Случилось так, что через несколько дней, может чуть больше, точно уже не помню, у меня в гостях был Жулио Дуарте, и я сам упомянул о Филипе Рыбьей Голове. Я хотел дать ему понять, что знаю жизнь Минделу до тонкостей (действительности это, конечно, не соответствовало). Я надеялся, что он расскажет об этом странном человеке, занимавшем мое воображение. Был ли виной тому рассказ старого приятеля Фелизардо? Я сам не понимал, чем меня так заинтересовал Филип Рыбья Голова.
— Дуарте, ты помнишь Филипа Рыбью Голову?
— Как не помнить! У него была парикмахерская возле рынка. Почему его прозвали «Рыбья Голова»? Не знаю. Это пошло еще со школы на Боавишта, на его родине. Он был человек необыкновенный.
Так говорил Жулио Дуарте, уроженец Зеленого Мыса. Но я как-то не очень ему доверял. Филип этот ускользал от меня. Видимо, он обладал живым умом, производившим впечатление на людей не слишком взыскательных. Но Жулио Дуарте говорил о нем в другом тоне, несколько иначе, чем мой приятель Фелизардо.
Ясно лишь то, что вспоминали о нем всегда с некоторым удивлением.
Ну как тебе сказать? Понимаешь, этот Филип Рыбья Голова был неспособен побрить человека как следует, с начала и до конца. Бритье для него существовало так, между прочим, как предлог почесать языком. Говорил он о политике (не очень часто), о музыке (его конек), при первой же возможности честил почем зря Бразилию, постепенно подводя разговор к своей великой страсти.
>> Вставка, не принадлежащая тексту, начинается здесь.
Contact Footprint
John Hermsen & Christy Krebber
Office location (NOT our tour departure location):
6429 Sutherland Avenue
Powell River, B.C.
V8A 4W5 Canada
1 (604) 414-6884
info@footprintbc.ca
Сейчас увидишь, что это было.
Странный субъект этот Филип Рыбья Голова. Парикмахер — не парикмахер. Лицо клиента намыливал с дьявольской медлительностью, не спеша проводил бритвой по точильному камню, несколько раз пробовал на ладони, потом дважды проводил по левой стороне лица (он всегда начинал бритье слева), и на этом дело застопоривалось. Сколько бы клиент ни высказывал нетерпение, беседа входила в свое русло, устанавливался контакт и… на этом бритье кончалось — Филип Рыбья Голова был человеком настроения.
— Заметьте, что я неграмотный. И признаю, что я неграмотный. Но сказал это не я. Это сказал Фламмарион.
Фламмарион, да, ни больше ни меньше. В устах Филипа Фламмарион был все и ничто. Внимая его тирадам, никто не понимал до конца, что к чему. Иногда, цитируя какого-нибудь автора, он подбегал к полке, вынимал том, листал и провозглашал:
— Здесь! — Читал отрывок и заключал: — Видите, здесь все написано. Я ничего не придумываю.
И еще спиритизм. Филип Рыбья Голова был спиритом по убеждению. Каждую неделю он посещал собрания у ньо Луиса Мендонсы в старом сарае, где собирались музыканты Солины. Духов иногда вызывал падре Антонио Виейра.